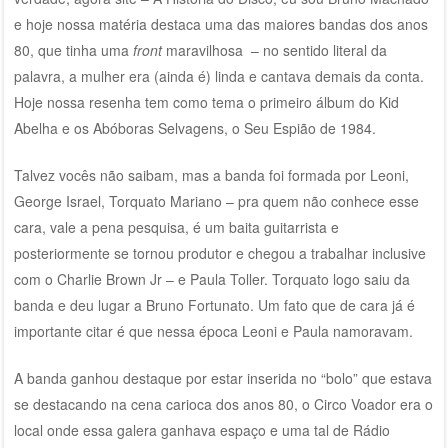
e hoje nossa matéria destaca uma das maiores bandas dos anos
80, que tinha uma
front
maravilhosa – no sentido literal da
palavra, a mulher era (ainda é) linda e cantava demais da conta.
Hoje nossa resenha tem como tema o primeiro álbum do Kid
Abelha e os Abóboras Selvagens, o Seu Espião de 1984.
Talvez vocês não saibam, mas a banda foi formada por Leoni,
George Israel, Torquato Mariano – pra quem não conhece esse
cara, vale a pena pesquisa, é um baita guitarrista e
posteriormente se tornou produtor e chegou a trabalhar inclusive
com o Charlie Brown Jr – e Paula Toller. Torquato logo saiu da
banda e deu lugar a Bruno Fortunato. Um fato que de cara já é
importante citar é que nessa época Leoni e Paula namoravam.
A banda ganhou destaque por estar inserida no “bolo” que estava
se destacando na cena carioca dos anos 80, o Circo Voador era o
local onde essa galera ganhava espaço e uma tal de Rádio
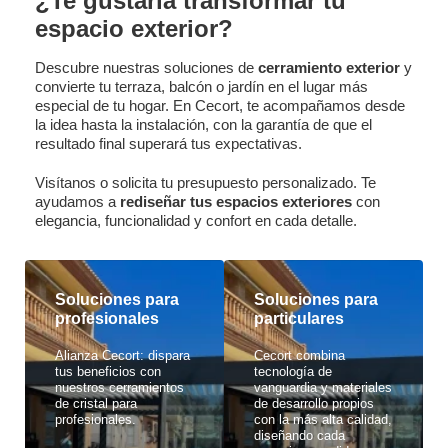
¿Te gustaría transformar tu
espacio exterior?
Descubre nuestras soluciones de
cerramiento exterior
y
convierte tu terraza, balcón o jardín en el lugar más
especial de tu hogar. En Cecort, te acompañamos desde
la idea hasta la instalación, con la garantía de que el
resultado final superará tus expectativas.
Visítanos o solicita tu presupuesto personalizado. Te
ayudamos a
rediseñar tus espacios exteriores
con
elegancia, funcionalidad y confort en cada detalle.
Soluciones para
Soluciones para
profesionales
particulares
Alianza Cecort: dispara
Cecort combina
tus beneficios con
tecnología de
nuestros cerramientos
vanguardia y materiales
de cristal para
de desarrollo propios
profesionales.
con la más alta calidad,
diseñando cada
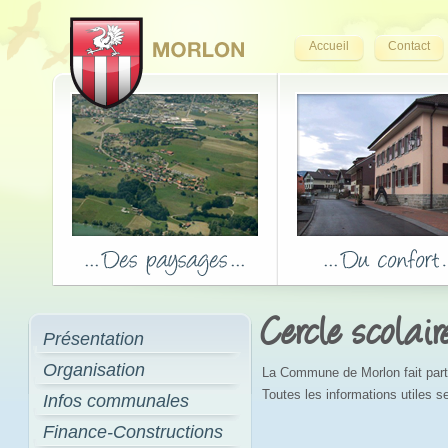
Accueil
Contact
Cercle scolair
Présentation
Organisation
La Commune de Morlon fait parti
Toutes les informations utiles se
Infos communales
Finance-Constructions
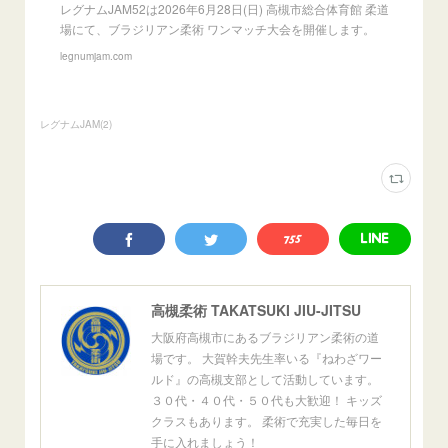
レグナムJAM52は2026年6月28日(日) 高槻市総合体育館 柔道
場にて、ブラジリアン柔術 ワンマッチ大会を開催します。
legnumjam.com
レグナムJAM
(
2
)
高槻柔術 TAKATSUKI JIU-JITSU
大阪府高槻市にあるブラジリアン柔術の道
場です。 大賀幹夫先生率いる『ねわざワー
ルド』の高槻支部として活動しています。
３０代・４０代・５０代も大歓迎！ キッズ
クラスもあります。 柔術で充実した毎日を
手に入れましょう！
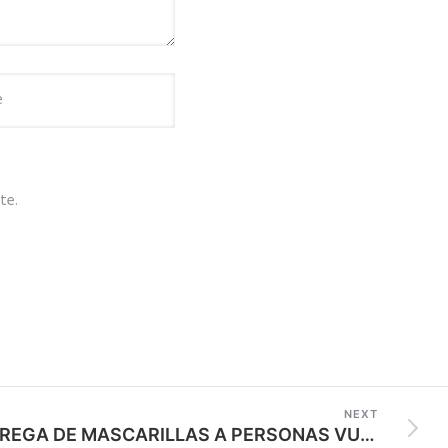
te.
NEXT
ENTREGA DE MASCARILLAS A PERSONAS VULNERABLES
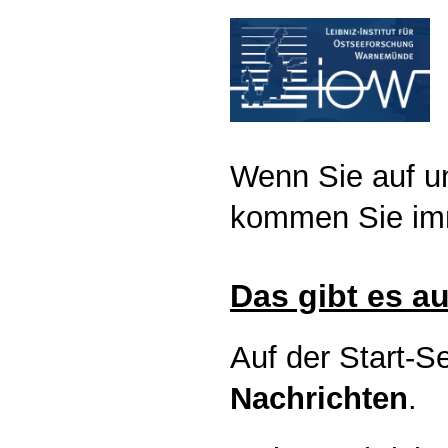
Wenn Sie auf un
kommen Sie im
Das gibt es au
Auf der Start-S
Nachrichten
.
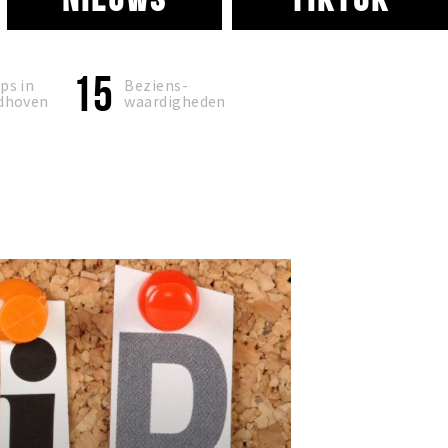
15
ps in
Beziens-
dhoven
waardigheden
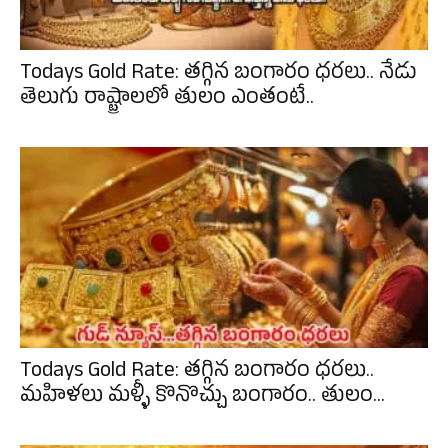
Todays Gold Rate: తగ్గిన బంగారం ధరలు.. నేడు
తెలుగు రాష్ట్రాలలో తులం ఎంతంటే..
Todays Gold Rate: తగ్గిన బంగారం ధరలు..
మహిళలు మళ్ళీ కొనొచ్చు బంగారం.. తులం...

Work to complete> Would you restate word for word only the lines from the line with "Wenn Sie auf un" to the last line above, with the pictures left out?

Task result>
Wenn Sie auf un
kommen Sie im
Das gibt es au
Auf der Start-S
Nachrichten
.
15
ps in
Beziens-
dhoven
waardigheden
Todays Gold Rate: తగ్గిన బంగారం ధరలు.. నేడు
తెలుగు రాష్ట్రాలలో తులం ఎంతంటే..
Todays Gold Rate: తగ్గిన బంగారం ధరలు..
మహిళలు మళ్ళీ కొనొచ్చు బంగారం.. తులం...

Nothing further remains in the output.